[[ Given data open ]]

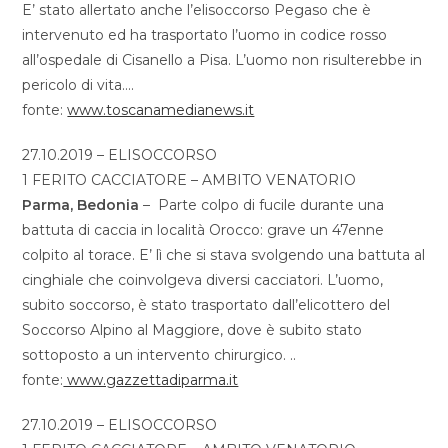
E’ stato allertato anche l’elisoccorso Pegaso che è
intervenuto ed ha trasportato l’uomo in codice rosso
all’ospedale di Cisanello a Pisa. L’uomo non risulterebbe in
pericolo di vita….
fonte:
www.toscanamedianews.it
27.10.2019 – ELISOCCORSO
1 FERITO CACCIATORE – AMBITO VENATORIO
Parma, Bedonia
– Parte colpo di fucile durante una
battuta di caccia in località Orocco: grave un 47enne
colpito al torace. E’ lì che si stava svolgendo una battuta al
cinghiale che coinvolgeva diversi cacciatori. L’uomo,
subito soccorso, è stato trasportato dall’elicottero del
Soccorso Alpino al Maggiore, dove è subito stato
sottoposto a un intervento chirurgico. ..
fonte:
www.gazzettadiparma.it
27.10.2019 – ELISOCCORSO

[[ Given data closed ]]

**What is needed**:
The line containing "fucile durante una" marks the start. Reproduce it and all lines after it through the end of the listing, exactly and alone.

**Response to this exercise**:
– Parte colpo di fucile durante una
battuta di caccia in località Orocco: grave un 47enne
colpito al torace. E’ lì che si stava svolgendo una battuta al
cinghiale che coinvolgeva diversi cacciatori. L’uomo,
subito soccorso, è stato trasportato dall’elicottero del
Soccorso Alpino al Maggiore, dove è subito stato
sottoposto a un intervento chirurgico. ..
fonte:
www.gazzettadiparma.it
27.10.2019 – ELISOCCORSO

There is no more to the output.